### THE TASK
Take the line that has "derechos afines a los" in it and every line after it to the end of the entries, and reproduce them exactly.

##### AVAILABLE DATA #####

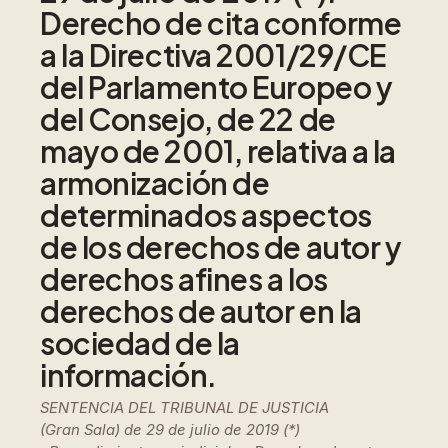
Derecho de cita conforme
a la Directiva 2001/29/CE
del Parlamento Europeo y
del Consejo, de 22 de
mayo de 2001, relativa a la
armonización de
determinados aspectos
de los derechos de autor y
derechos afines a los
derechos de autor en la
sociedad de la
información.
SENTENCIA DEL TRIBUNAL DE JUSTICIA
(Gran Sala) de 29 de julio de 2019 (*)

#####

### OUTPUT BELOW
derechos afines a los
derechos de autor en la
sociedad de la
información.
SENTENCIA DEL TRIBUNAL DE JUSTICIA
(Gran Sala) de 29 de julio de 2019 (*)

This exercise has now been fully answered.